Extracted information –
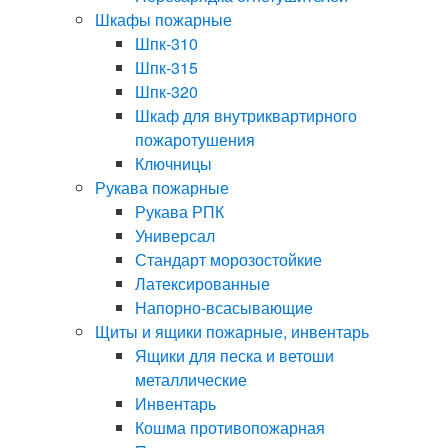
Шкафы пожарные
Шпк-310
Шпк-315
Шпк-320
Шкаф для внутриквартирного
пожаротушения
Ключницы
Рукава пожарные
Рукава РПК
Универсал
Стандарт морозостойкие
Латексированные
Напорно-всасывающие
Щиты и ящики пожарные, инвентарь
Ящики для песка и ветоши
металлические
Инвентарь
Кошма противопожарная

What is expected –
Take the line holding "Напорно-всасывающие" and the lines after it through the end of the entries. Retype them exactly and add nothing.

Answer box –
Напорно-всасывающие
Щиты и ящики пожарные, инвентарь
Ящики для песка и ветоши
металлические
Инвентарь
Кошма противопожарная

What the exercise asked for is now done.